A disclaimer is in order: as an atheist jew, my thought analogies drift toward “my peoples’” experiences, but I am not, in any way, implying that “our” pain is larger than someone else’s pain. I do not believe that it is. There are six thousand million humans on this planet, and from moment to moment, I would estimate that the majority are living under conditions that might closely resemble, by almost anyone’s criteria, hell.

Or let’s be more specific, on the one hand, we have the god-saved-my-kittten people, on the other hand…

well….go to:

http://www.cbu.edu/~seisen/WhatADrunkDriverCanDo/sld001.htm

My great grandparents escaped the pogroms of Russia.
My grandparents escaped the nazi holocaust.
Question: as a freethinking progressive in the USA, where the fuck am I going to escape to?
Question: once global warming, global dimming, and the die-out of plankton reach critical mass, where will we ALL escape to?

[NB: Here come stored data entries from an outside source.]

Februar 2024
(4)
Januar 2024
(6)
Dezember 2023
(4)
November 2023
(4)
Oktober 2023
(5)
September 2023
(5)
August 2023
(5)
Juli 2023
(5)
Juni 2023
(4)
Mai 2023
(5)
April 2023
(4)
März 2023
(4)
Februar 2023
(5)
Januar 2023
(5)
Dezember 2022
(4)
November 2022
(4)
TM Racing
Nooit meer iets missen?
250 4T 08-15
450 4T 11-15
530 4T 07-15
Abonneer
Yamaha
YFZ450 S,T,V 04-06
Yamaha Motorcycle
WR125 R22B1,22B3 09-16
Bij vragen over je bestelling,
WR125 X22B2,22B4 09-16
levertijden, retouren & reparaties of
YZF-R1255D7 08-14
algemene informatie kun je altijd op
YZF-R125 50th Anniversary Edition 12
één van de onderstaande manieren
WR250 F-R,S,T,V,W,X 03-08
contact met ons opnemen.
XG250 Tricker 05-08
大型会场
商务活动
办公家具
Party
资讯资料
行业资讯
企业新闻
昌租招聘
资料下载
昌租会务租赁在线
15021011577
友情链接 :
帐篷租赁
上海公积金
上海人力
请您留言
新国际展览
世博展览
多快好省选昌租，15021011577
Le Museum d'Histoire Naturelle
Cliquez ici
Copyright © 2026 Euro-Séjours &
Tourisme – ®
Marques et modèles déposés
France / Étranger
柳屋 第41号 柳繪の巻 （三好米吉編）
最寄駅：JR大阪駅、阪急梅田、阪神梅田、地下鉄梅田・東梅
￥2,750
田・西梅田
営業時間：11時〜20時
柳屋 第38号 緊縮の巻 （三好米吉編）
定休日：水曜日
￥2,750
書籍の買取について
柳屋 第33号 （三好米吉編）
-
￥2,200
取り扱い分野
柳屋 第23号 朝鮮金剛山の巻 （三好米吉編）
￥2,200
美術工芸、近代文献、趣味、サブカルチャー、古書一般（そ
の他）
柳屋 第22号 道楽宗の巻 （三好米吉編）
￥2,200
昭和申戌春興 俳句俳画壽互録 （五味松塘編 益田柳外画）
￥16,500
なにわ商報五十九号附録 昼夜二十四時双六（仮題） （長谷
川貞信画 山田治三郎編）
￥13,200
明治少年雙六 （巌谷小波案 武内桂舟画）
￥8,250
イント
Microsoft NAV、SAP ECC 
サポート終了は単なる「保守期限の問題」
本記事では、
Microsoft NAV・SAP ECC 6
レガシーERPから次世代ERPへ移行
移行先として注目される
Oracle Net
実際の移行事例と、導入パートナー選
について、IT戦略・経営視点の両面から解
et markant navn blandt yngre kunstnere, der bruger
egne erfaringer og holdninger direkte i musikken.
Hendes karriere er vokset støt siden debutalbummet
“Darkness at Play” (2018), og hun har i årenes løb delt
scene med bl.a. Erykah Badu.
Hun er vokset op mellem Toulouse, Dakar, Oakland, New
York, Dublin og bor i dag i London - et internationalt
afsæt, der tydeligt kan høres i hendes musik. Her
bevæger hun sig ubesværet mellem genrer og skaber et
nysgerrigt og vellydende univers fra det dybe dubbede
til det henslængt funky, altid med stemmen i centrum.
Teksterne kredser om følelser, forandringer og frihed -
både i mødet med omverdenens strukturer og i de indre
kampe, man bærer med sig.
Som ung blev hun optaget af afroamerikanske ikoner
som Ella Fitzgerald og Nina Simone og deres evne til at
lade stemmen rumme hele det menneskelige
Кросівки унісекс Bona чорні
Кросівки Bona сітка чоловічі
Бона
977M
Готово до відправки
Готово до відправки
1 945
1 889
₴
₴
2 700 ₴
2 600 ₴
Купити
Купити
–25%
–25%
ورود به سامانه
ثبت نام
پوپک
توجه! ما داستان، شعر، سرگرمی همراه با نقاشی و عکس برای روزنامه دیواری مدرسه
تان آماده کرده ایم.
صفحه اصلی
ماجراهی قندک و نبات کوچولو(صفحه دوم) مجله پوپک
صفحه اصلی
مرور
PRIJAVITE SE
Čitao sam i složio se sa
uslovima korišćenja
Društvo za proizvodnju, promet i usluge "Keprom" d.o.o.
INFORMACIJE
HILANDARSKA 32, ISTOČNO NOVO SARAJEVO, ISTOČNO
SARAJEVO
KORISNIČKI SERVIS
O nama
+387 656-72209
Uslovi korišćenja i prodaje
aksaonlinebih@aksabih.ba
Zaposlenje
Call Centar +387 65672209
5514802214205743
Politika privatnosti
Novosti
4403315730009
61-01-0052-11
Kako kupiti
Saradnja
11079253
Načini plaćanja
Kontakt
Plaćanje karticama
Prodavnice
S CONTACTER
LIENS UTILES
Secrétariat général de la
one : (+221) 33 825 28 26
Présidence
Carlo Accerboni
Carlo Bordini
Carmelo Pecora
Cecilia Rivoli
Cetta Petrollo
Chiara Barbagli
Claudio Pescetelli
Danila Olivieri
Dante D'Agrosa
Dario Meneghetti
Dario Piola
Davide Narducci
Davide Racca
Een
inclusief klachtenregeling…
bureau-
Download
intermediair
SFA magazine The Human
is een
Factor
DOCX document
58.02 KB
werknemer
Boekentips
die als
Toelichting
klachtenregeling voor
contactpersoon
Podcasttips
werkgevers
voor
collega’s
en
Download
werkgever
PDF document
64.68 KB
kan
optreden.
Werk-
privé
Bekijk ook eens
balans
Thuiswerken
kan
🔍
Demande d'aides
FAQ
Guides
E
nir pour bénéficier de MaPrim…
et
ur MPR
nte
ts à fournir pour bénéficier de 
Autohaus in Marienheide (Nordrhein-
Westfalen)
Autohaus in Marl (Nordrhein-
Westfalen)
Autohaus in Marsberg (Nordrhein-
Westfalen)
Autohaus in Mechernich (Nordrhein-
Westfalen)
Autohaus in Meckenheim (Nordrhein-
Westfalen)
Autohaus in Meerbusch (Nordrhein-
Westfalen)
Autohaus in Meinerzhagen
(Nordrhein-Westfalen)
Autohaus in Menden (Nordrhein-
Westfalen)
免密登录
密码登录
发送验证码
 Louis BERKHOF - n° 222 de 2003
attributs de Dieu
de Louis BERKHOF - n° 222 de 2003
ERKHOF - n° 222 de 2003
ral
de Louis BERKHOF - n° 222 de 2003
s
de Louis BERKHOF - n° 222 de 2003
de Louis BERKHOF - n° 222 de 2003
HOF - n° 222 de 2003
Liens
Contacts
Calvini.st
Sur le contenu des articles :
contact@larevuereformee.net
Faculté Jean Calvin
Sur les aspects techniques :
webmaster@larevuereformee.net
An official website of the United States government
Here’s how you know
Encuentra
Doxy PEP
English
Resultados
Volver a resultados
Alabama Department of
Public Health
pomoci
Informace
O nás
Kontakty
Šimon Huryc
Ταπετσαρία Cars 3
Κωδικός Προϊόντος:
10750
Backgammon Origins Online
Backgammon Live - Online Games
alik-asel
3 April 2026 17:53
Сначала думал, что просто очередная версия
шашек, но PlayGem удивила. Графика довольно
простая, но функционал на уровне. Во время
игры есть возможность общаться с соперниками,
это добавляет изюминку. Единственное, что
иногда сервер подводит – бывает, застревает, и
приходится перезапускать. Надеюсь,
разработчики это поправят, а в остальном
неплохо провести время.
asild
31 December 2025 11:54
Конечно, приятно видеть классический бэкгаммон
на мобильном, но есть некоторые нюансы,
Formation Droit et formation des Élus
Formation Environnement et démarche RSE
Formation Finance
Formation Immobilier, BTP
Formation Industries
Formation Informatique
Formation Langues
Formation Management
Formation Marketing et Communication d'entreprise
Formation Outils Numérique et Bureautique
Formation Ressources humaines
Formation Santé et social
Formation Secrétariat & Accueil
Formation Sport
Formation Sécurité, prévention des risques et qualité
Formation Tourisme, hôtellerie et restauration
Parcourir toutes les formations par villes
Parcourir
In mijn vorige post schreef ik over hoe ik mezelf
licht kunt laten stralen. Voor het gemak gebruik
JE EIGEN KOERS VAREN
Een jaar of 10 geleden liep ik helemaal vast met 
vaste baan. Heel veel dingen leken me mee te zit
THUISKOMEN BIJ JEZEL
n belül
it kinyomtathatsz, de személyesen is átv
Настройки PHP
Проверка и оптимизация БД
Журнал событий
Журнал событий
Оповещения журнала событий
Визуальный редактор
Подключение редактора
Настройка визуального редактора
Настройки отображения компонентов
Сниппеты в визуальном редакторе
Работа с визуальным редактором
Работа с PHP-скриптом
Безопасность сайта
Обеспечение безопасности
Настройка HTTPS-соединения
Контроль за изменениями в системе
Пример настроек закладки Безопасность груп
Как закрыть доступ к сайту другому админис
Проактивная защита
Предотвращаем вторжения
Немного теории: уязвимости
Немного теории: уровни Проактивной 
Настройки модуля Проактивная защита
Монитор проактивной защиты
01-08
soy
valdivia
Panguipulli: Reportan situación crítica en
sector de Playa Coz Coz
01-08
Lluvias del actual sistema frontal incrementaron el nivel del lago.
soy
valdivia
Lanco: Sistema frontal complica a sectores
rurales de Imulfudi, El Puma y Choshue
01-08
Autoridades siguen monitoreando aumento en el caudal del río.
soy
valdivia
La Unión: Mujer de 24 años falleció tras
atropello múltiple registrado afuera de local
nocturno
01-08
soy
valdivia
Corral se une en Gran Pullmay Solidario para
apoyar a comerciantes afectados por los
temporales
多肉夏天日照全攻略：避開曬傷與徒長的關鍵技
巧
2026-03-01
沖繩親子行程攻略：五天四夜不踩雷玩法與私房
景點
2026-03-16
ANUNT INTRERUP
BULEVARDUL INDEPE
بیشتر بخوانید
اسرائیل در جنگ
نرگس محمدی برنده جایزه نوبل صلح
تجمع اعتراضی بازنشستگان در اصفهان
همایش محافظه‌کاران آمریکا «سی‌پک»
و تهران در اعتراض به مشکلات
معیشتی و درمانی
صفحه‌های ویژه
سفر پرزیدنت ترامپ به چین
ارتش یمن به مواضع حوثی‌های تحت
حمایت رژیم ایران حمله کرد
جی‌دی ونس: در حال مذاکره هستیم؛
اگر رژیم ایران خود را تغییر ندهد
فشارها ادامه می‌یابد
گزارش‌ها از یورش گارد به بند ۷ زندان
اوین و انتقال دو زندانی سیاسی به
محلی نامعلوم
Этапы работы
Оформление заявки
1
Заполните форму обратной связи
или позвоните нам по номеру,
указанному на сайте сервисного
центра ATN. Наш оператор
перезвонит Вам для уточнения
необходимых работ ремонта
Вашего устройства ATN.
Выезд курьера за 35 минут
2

Maybe then, god won’t look so good to anyone but the hare krishnas.

Hannah Arendt posited “the banality of evil”. Imagination and compassion are closely intertwined. Although I am aware of many moving acts of compassion in my own immediate experience (on a daily basis) , as well as from my less immediate experiences, I am still crushed with dismay at the general lack of imagination, by the numbness and paralysis, by the narcissism of my fellow humans.

Is some of what I’m describing a kind of existential “doublethink” (as per Orwell). Time and again, the concept of clinical narcissism comes to mind.

I try to view things as a Taoist. It ain’t easy, but it’s all I got. Being judgmental is stupid. What is, is. But still…I do get pissed off. Mostly though, this shit makes me sad.

My commendation for Pulitzer prize for journalism.


…would go jointly to:
1. Amy Goodman, and her group at Democracy Now and to
2. Ahmed Mansur, Al Jazeera correspondent and Laith Mushtaq, Al Jazeera cameraman.

In spite of the fascist clampdowns in Bushland, there are still many people and organizations striving to make a difference in the Belly of the Tiger (as Che called it).

But this year I watched a news download that in it’s way, rivals Ed Murrow’s reportage on the blitz in London:

Wednesday, February 22nd, 2006
EXCLUSIVE: Al Jazeera Reporters Give Bloody First Hand Account of April ’04 U.S. Siege of Fallujah

You can download the show (and make a financial contribution) at:

http://www.democracynow.org/article.pl?sid=06/02/22/1434210

The website also has a transcript of the show, but Mansur’s voice is part of what makes this such a compelling and touching piece of journalism.

You can view, read, see and hear all of Amy’s shows at their archive page:

http://www.democracynow.org/browsebydate.pl?year=2006&month=02

Finally, if there were a god, I would ask Her to bless Amy Goodman and Democracy Now, one of the most significant Forces For Good in the world today.